Generate sample submission from values for leaderboard.
"""
sample_submission = pd.DataFrame(leaderboard, copy=True)
sample_submission['target'] = values
return sample_submission
# In[4]:
def generate_data(values):
"""
Generate experimental environment: public and private leaderboards, zero sample submissio from values.
"""
public_lb, private_pb = generate_leaderboards(values)
zero_submission = generate_submission(0, public_lb)
n = public_lb.size
return public_lb, private_pb, zero_submission, n
# In[5]:
def make_submission(predicted_values, metric, leaderboard):
"""
Evaluate predicted values with metric for leaderboard.
"""
return metric(leaderboard['target'], predicted_values['target'])
# ## Regression evaluation metrics
# We gonna iterate through several main regression metrics and find some vulnerabilities related to each of them.
# ### 1. MAE
# Let's start with mean absolute error metric:
# $$\large{MAE(y, \hat{y}) = \frac{\sum_{i=1}^n |y_i - \hat{y}_i|}{n} }$$
# where
# - $y$ - vector with true components;
# - $y_i$ - true y-value;
# - $\hat{y}$ - vector with predicted (i.e. submitted) values;
# - $\hat{y_i}$ - predicted y-value;
# - $n$ - number of data points.
# In case of all target values are **non negative** we can make zero submission to **obtain mean target value**:
# $$\large{MAE(y, 0) = \frac{\sum_{i=1}^n |y_i - 0|}{n} = \frac{\sum_{i=1}^n y_i}{n} }$$
# In[6]:
# Generate environment with non negative target values
target_values = np.random.randint(0, 10, size=1000)
public_lb, private_lb, sample_submission, n = generate_data(target_values)
sample_submission.head(3)
# In[7]:
# Make zero submission
p_z = make_submission(sample_submission, mean_absolute_error, public_lb)
print('Zero submission score:', p_z)
print('Public leaderbord target mean:', public_lb['target'].mean())

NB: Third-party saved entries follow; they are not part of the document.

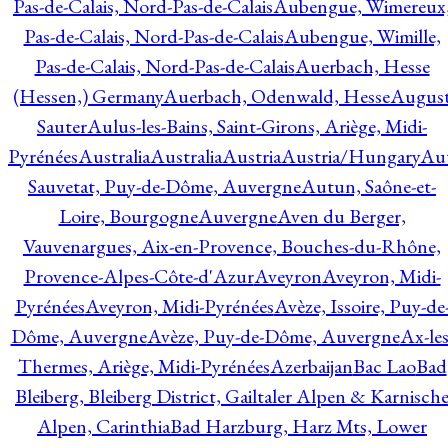
Pas-de-Calais, Nord-Pas-de-Calais
Aubengue, Wimereux
Pas-de-Calais, Nord-Pas-de-Calais
Aubengue, Wimille,
Pas-de-Calais, Nord-Pas-de-Calais
Auerbach, Hesse
(Hessen,) Germany
Auerbach, Odenwald, Hesse
Augus
Sauter
Aulus-les-Bains, Saint-Girons, Ariège, Midi-
Pyrénées
Australia
Australia
Austria
Austria/Hungary
Aut
Sauvetat, Puy-de-Dôme, Auvergne
Autun, Saône-et-
Loire, Bourgogne
Auvergne
Aven du Berger,
Vauvenargues, Aix-en-Provence, Bouches-du-Rhône,
Provence-Alpes-Côte-d'Azur
Aveyron
Aveyron, Midi-
Pyrénées
Aveyron, Midi-Pyrénées
Avèze, Issoire, Puy-de
Dôme, Auvergne
Avèze, Puy-de-Dôme, Auvergne
Ax-les
Thermes, Ariège, Midi-Pyrénées
Azerbaijan
Bac Lao
Bad
Bleiberg, Bleiberg District, Gailtaler Alpen & Karnisch
Alpen, Carinthia
Bad Harzburg, Harz Mts, Lower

# Using this information we can modify our predictions to improve public LB score.
# ### 2. MSE
# Next probing method makes possible to **find all y-values** for all data points used in computation of public LB score. Now we will talk about mean squared error:
#
# $$\large{ MSE(y, \hat{y}) = \frac{\sum_{i=1}^n (y_i - \hat{y}_i)^2}{n} }$$
# At first, let's make all zeros submission and denote result score as $p_z$:
# $$\large{ p_{z} = \frac{\sum_{i=1}^n (y_i - 0)^2}{n} } = \frac{(y_1 - 0)^2}{n} + \frac{\sum_{i=2}^n (y_i - 0)^2}{n}$$
# In[8]:
# Generate environment
target_values = np.random.randint(-10, 10, size=1000)
public_lb, private_lb, sample_submission, n = generate_data(target_values)
sample_submission.head(3)
# In[9]:
# Make zero submission
p_z = make_submission(sample_submission, mean_squared_error, public_lb)
print('Zero submission score:', p_z)
# Other submissions will contain exactly one value differs from zero submission. Here we will change first y-value from 0 to 100:
# In[10]:
# Set first y-value to 100
sample_submission['target'][0] = 100
sample_submission.head(3)
# We make a new submission where 1st y-value set to 100 and denote result score as $p^1_{100}$:
# $$ \large{ p_{100}^{1} = \frac{(y_1 - 100)^2}{n} + \frac{\sum_{i=2}^n (y_i - 0)^2}{n} }$$
# In[11]:
p_1_100 = make_submission(sample_submission, mean_squared_error, public_lb)
print('Submission score:', p_1_100)
# Now, we have a system of last two equations ($p_z$ and $p^1_{100}$) which can be solved over $y_1$, by subtracting one from another:
# $$\large{ y_1 = \frac{100^2 - n*(p_{100}^1 - p_{z})}{2*100} }$$
# In[12]:
# Calculate y_1
y1 = (100**2 - n * (p_1_100-p_z)) / 200
print('Obtained y_1:', y1)
print('Actual y_1:', public_lb['target'][0])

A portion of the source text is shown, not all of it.